“Right now, if everybody’s ready, we can have a real quick course on what they call the use of force contingency,” announced the moderator of a militia chatroom on Zello, a walkie-talkie app where far-right groups have been organizing, often anonymously, over the past several years. “Lethal force is where you shoot or use a weapon to kill somebody in self-defense.”
The moderator, who described himself as a combat vet, was readying the group for the upcoming presidential election. Although they had botched the correct term, “the use of force continuum,” they went on: “I’m gonna go over some stuff here because I just realized how close we are,” he said, addressing the chat room’s more than 30 members.
In the lead up to the 2020 election, platforms like Facebook and Twitter have begun cracking down on “militarized social movements,” removing thousands of associated pages and groups. The bans were part of a patchwork solution to platforms empowering right-wing violence, or at least becoming a tool for it. Federal investigators announced last week that members of the Boogaloo Bois, an anti-government extremist movement best known for online shitposting and wearing aloha shirts, had used Facebook Messenger to discuss plans for inciting violence across state lines earlier in the year.

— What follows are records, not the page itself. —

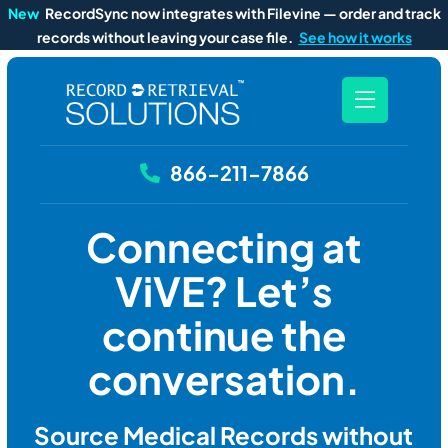
New
RecordSync now integrates with Filevine — order and track
records without leaving your case file.
See how it works
866-211-7866
Connecting at
ViVE? Let’s
continue the
conversation.
Source Medical Records without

Now, users booted from these websites are increasingly relying on an ecosystem of alternative apps and platforms like Zello, MeWe, Parler, Gab, and Rocket.Chat to connect and mobilize online. On Zello and MeWe, people claiming to be U.S. militia members are stoking fear about post-election unrest, encouraging their compatriots to prepare for uprisings in major cities. A few claim to be organizing in-person training exercises while others have expressed their willingness to show up at events, even across state lines. These comments take on new meaning against the backdrop of President Donald Trump urging his followers to rally a 50,000-person poll-watcher “army.”